Si nous ne cherchons pas des moyens d’obliger ce secteur éminemment rentable de l’industrie à apporter un soutien à la création de productions canadiennes, nous ferons du tort à des générations de citoyens. En effet, les Canadiens risquent de payer de plus en plus cher pour regarder en ligne des vidéos produites à l’étranger, tandis que notre propre production est condamnée à s’étioler et que notre communauté culturelle est exposée à une réduction massive.

Ainsi que l’a écrit un auteur et blogueur pour le site de la Guilde canadienne des médias, il se peut que la question à l’ordre du jour soit celle du mode de diffusion, mais l’avenir, en cela très semblable au passé, s’intéressera à ce qui est diffusé.
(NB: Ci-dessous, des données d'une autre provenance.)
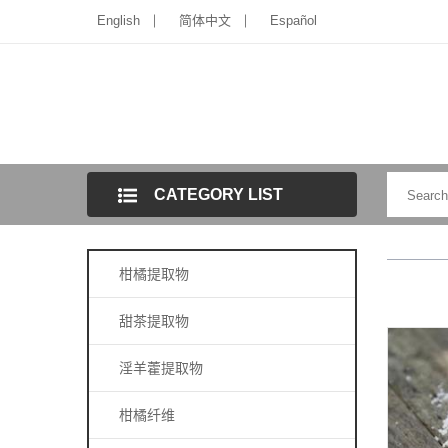
English
简体中文
Español
CATEGORY LIST
柑橘提取物
甜茶提取物
淫羊藿提取物
柑橘纤维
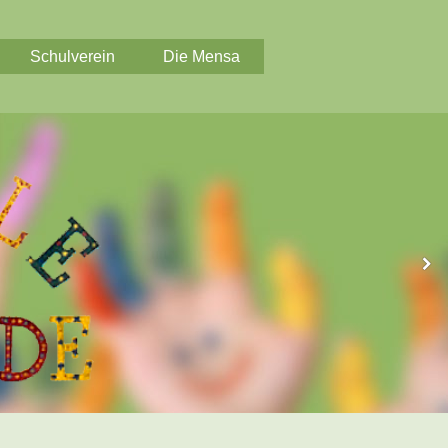
Schulverein
Die Mensa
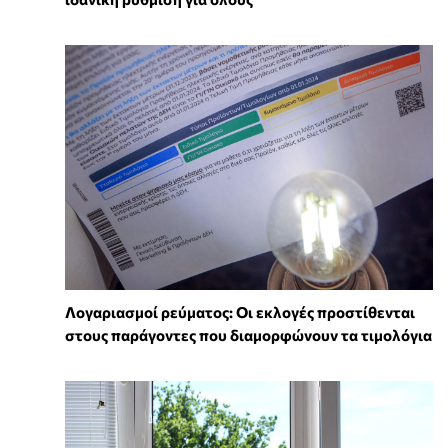
Λογαριασμοί ρεύματος: Οι εκλογές προστίθενται
στους παράγοντες που διαμορφώνουν τα τιμολόγια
Nous espérons que ces consultations seront l’occasion de faire une évaluation sérieuse et transparente de cette question pressante.

La Guilde canadienne des médias apportera sa contribution aux consultations sur la réglementation en matière culturelle en vue de bâtir une industrie forte et dynamique qui réponde aux besoins des Canadiens et qui les divertisse tout en offrant à leurs enfants et petits-enfants des emplois et des possibilités d’exprimer leur créativité. Cet examen approfondi met entre vos mains le sort de notre patrimoine commun et l’héritage culturel du Canada et c’est pourquoi sommes intéressés à y contribuer dans la mesure du possible.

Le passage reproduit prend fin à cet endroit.